Text Search with Marqo
Introduction
This guide will walk you through using Marqo to index and search a dataset from Simple Wikipedia. We'll break down the process step by step to make it easy to understand and follow along.
First, select your platform:
Introduction
This guide will walk you through using Marqo to index and search a text dataset from Simple Wikipedia.
Full code:
If you have any questions or need help, visit our Community and ask in the get-help
channel.
Getting Started
Before we begin, there are a few preliminary steps to ensure you have everything needed for this demo.
Step 1: Download the Dataset
First, download the Simple Wikipedia dataset. You can find it here: Simple Wikipedia Dataset.
Step 2: Obtain Marqo Cloud API Key
Next, we need to obtain our Marqo Cloud API Key. For more information on how you can obtain this, visit our article. Once you have obtained this, replace your_api_key
in text_search_cloud.py
with your actual key:
api_key = "your_api_key"
Let's now dive into the code. The script is broken down into several steps to make it easier to understand and manage.
Step 3: Import and Helper Functions
Before we start indexing, we need to set up our environment with the necessary imports and helper functions.
from marqo import Client
import json
import math
import numpy as np
import copy
import pprint
# Reads a JSON file and returns its content as a dictionary.
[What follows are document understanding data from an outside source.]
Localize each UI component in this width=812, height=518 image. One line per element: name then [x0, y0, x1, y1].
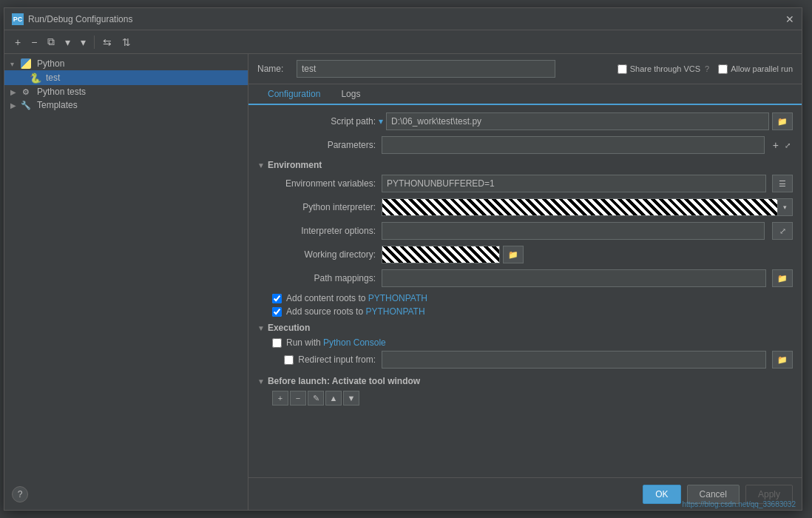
- redirect-input-label: Redirect input from:: [298, 354, 376, 365]
- working-directory-browse-button[interactable]: 📁: [503, 246, 524, 263]
- python-interpreter-row: Python interpreter: ▾: [257, 198, 793, 216]
- redirect-input-row: Redirect input from: 📁: [257, 351, 793, 369]
- execution-section-header[interactable]: ▼ Execution: [257, 323, 793, 333]
- environment-section-header[interactable]: ▼ Environment: [257, 160, 793, 170]
- add-config-button[interactable]: +: [10, 34, 25, 50]
- script-path-label: Script path:: [257, 116, 376, 127]
- toolbar: + − ⧉ ▾ ▾ ⇆ ⇅: [4, 30, 802, 54]
- environment-arrow-icon: ▼: [257, 161, 265, 169]
- before-launch-arrow-icon: ▼: [257, 377, 265, 386]
- add-content-roots-label: Add content roots to PYTHONPATH: [286, 293, 427, 303]
- path-mappings-input[interactable]: [382, 269, 766, 287]
- env-variables-input[interactable]: [382, 175, 766, 192]
- templates-icon: 🔧: [21, 100, 31, 110]
- allow-parallel-checkbox[interactable]: [718, 64, 728, 74]
- app-icon: PC: [12, 13, 24, 25]
- before-launch-edit-button[interactable]: ✎: [308, 391, 324, 406]
- before-launch-remove-button[interactable]: −: [290, 391, 306, 406]
- interpreter-options-label: Interpreter options:: [257, 226, 376, 236]
- templates-label: Templates: [37, 100, 78, 110]
- working-directory-row: Working directory: 📁: [257, 246, 793, 263]
- before-launch-add-button[interactable]: +: [272, 391, 288, 406]
- close-button[interactable]: ✕: [785, 13, 794, 25]
- add-source-roots-label: Add source roots to PYTHONPATH: [286, 306, 425, 317]
- path-mappings-label: Path mappings:: [257, 273, 376, 283]
- templates-arrow: ▶: [10, 101, 21, 110]
- python-tests-label: Python tests: [37, 87, 86, 97]
- path-mappings-browse-button[interactable]: 📁: [772, 269, 793, 287]
- move-config-button[interactable]: ⇆: [98, 34, 116, 50]
- interpreter-options-input[interactable]: [382, 222, 765, 240]
- run-python-console-label: Run with Python Console: [286, 337, 386, 348]
- parameters-label: Parameters:: [257, 140, 376, 150]
- params-expand-button[interactable]: ⤢: [782, 139, 793, 151]
- config-content: Script path: ▾ 📁 Parameters: + ⤢ ▼: [248, 105, 802, 477]
- run-debug-dialog: PC Run/Debug Configurations ✕ + − ⧉ ▾ ▾ …: [4, 7, 802, 511]
- tab-logs[interactable]: Logs: [331, 84, 371, 105]
- script-path-browse-button[interactable]: 📁: [772, 112, 793, 130]
- watermark: https://blog.csdn.net/qq_33683032: [683, 500, 796, 508]
- redirect-input-checkbox[interactable]: [284, 355, 294, 365]
- before-launch-up-button[interactable]: ▲: [325, 391, 342, 406]
- before-launch-toolbar: + − ✎ ▲ ▼: [257, 391, 793, 406]
- python-group-icon: [21, 58, 31, 69]
- interpreter-options-expand-button[interactable]: ⤢: [772, 222, 793, 240]
- python-interpreter-label: Python interpreter:: [257, 202, 376, 212]
- params-add-button[interactable]: +: [771, 139, 781, 151]
- share-vcs-label: Share through VCS: [630, 64, 700, 73]
- working-directory-label: Working directory:: [257, 249, 376, 260]
- config-dropdown1-button[interactable]: ▾: [61, 34, 75, 50]
- python-group-arrow: ▾: [10, 60, 21, 68]
- interpreter-select[interactable]: ▾: [382, 198, 793, 216]
- python-tests-icon: ⚙: [21, 87, 31, 97]
- sort-config-button[interactable]: ⇅: [118, 34, 135, 50]
- tree-templates-group[interactable]: ▶ 🔧 Templates: [4, 98, 248, 112]
- tree-test-item[interactable]: 🐍 test: [4, 70, 248, 85]
- redirect-label-wrapper: Redirect input from:: [257, 354, 376, 365]
- redirect-input-field[interactable]: [382, 351, 766, 369]
- remove-config-button[interactable]: −: [27, 34, 41, 50]
- name-row: Name: Share through VCS ? Allow parallel…: [248, 54, 802, 84]
- share-vcs-checkbox[interactable]: [618, 64, 627, 74]
- script-path-input[interactable]: [386, 112, 769, 130]
- title-bar-left: PC Run/Debug Configurations: [12, 13, 132, 25]
- header-checkboxes: Share through VCS ? Allow parallel run: [618, 64, 793, 74]
- script-path-type-dropdown[interactable]: ▾: [379, 116, 383, 127]
- working-directory-input[interactable]: [382, 246, 500, 263]
- interpreter-options-row: Interpreter options: ⤢: [257, 222, 793, 240]
- parameters-row: Parameters: + ⤢: [257, 136, 793, 154]
- params-buttons: + ⤢: [771, 139, 793, 151]
- before-launch-section: ▼ Before launch: Activate tool window + …: [257, 376, 793, 406]
- add-source-roots-row: Add source roots to PYTHONPATH: [257, 306, 793, 317]
- run-python-console-checkbox[interactable]: [272, 338, 282, 348]
- run-python-console-row: Run with Python Console: [257, 337, 793, 348]
- share-vcs-help-icon: ?: [705, 64, 709, 73]
- share-vcs-checkbox-container: Share through VCS ?: [618, 64, 710, 74]
- parameters-input[interactable]: [382, 136, 765, 154]
- interpreter-dropdown-arrow-icon: ▾: [777, 199, 792, 215]
- redirect-input-browse-button[interactable]: 📁: [772, 351, 793, 369]
- copy-config-button[interactable]: ⧉: [43, 33, 59, 50]
- env-variables-edit-button[interactable]: ☰: [772, 175, 793, 192]
- path-mappings-row: Path mappings: 📁: [257, 269, 793, 287]
- ok-button[interactable]: OK: [643, 485, 680, 504]
- before-launch-section-title: Before launch: Activate tool window: [268, 376, 420, 386]
- before-launch-section-header[interactable]: ▼ Before launch: Activate tool window: [257, 376, 793, 386]
- tab-configuration[interactable]: Configuration: [257, 84, 331, 105]
- config-dropdown2-button[interactable]: ▾: [76, 34, 90, 50]
- allow-parallel-label: Allow parallel run: [731, 64, 793, 73]
- help-button[interactable]: ?: [12, 486, 28, 502]
- tree-python-group[interactable]: ▾ Python: [4, 57, 248, 70]
- execution-section-title: Execution: [268, 323, 310, 333]
- python-tests-arrow: ▶: [10, 88, 21, 96]
- add-content-roots-checkbox[interactable]: [272, 294, 282, 303]
- before-launch-down-button[interactable]: ▼: [343, 391, 359, 406]
- tree-python-tests-group[interactable]: ▶ ⚙ Python tests: [4, 85, 248, 98]
- title-bar: PC Run/Debug Configurations ✕: [4, 8, 802, 30]
- working-dir-wrapper: 📁: [382, 246, 793, 263]
- dialog-title: Run/Debug Configurations: [28, 14, 132, 24]
- interpreter-select-wrapper: ▾: [382, 198, 793, 216]
- name-input[interactable]: [297, 60, 555, 78]
- env-variables-row: Environment variables: ☰: [257, 175, 793, 192]
- add-source-roots-checkbox[interactable]: [272, 307, 282, 317]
def read_json(filename: str) -> dict:
with open(filename, "r", encoding="utf-8") as f:
data = json.load(f)
return data
# Removes the wikipedia from the title for better matching
def clean_data(data: dict) -> dict:
data["title"] = data["title"].replace("- Wikipedia", "")
# Convert docDate to string
data["docDate"] = str(data["docDate"])
return data
# Split larger documents
def split_big_docs(data, field="content", char_len=5e4):
new_data = []
for dat in data:
content = dat[field]
N = len(content)
if N >= char_len:
n_chunks = math.ceil(N / char_len)
new_content = np.array_split(list(content), n_chunks)
for _content in new_content:
new_dat = copy.deepcopy(dat)
new_dat[field] = "".join(_content)
new_data.append(new_dat)
else:
new_data.append(dat)
return new_data
Step 4: Load the Data
After setting up our imports and helper functions, the next step is to load our dataset.
# Load dataset file - Change this to where your 'simplewiki.json' is located
dataset_file = "./starter-guides/text-search/simplewiki.json"
# Get the data
data = read_json(dataset_file)
# Clean up the title
data = [clean_data(d) for d in data]
data = split_big_docs(data)
# Take the first 100 entries of the dataset
N = 100 # Number of entries of the dataset
subset_data = data[:N]
print(f"loaded data with {len(data)} entries")
print(f"creating subset with {len(subset_data)} entries")
Step 5: Index the Data with Marqo
With our data loaded, we can now create an index in Marqo and add our documents to it.
# Replace this with your API Key
api_key = "your_api_key"
# Name your index
index_name = "text-search-cloud"
# Set up the Client
client = Client("https://api.marqo.ai", api_key=api_key)
# We create the index. Note if it already exists an error will occur
# as you cannot overwrite an existing index. For this reason, we delete
# any existing index
try:
client.delete_index(index_name)
except:
pass
# Create index
client.create_index(index_name, model="e5-base-v2")
# Add the data to the index
responses = client.index(index_name).add_documents(
data, client_batch_size=50, tensor_fields=["title", "content"]
)
# Optionally take a look at the responses
pprint.pprint(responses)
Step 6: Searching with Marqo
Now that our data is indexed, we can perform searches on it.
# Create a query
query = "what is air made of?"
# Obtain results for this query from the Marqo index
results = client.index(index_name).search(query)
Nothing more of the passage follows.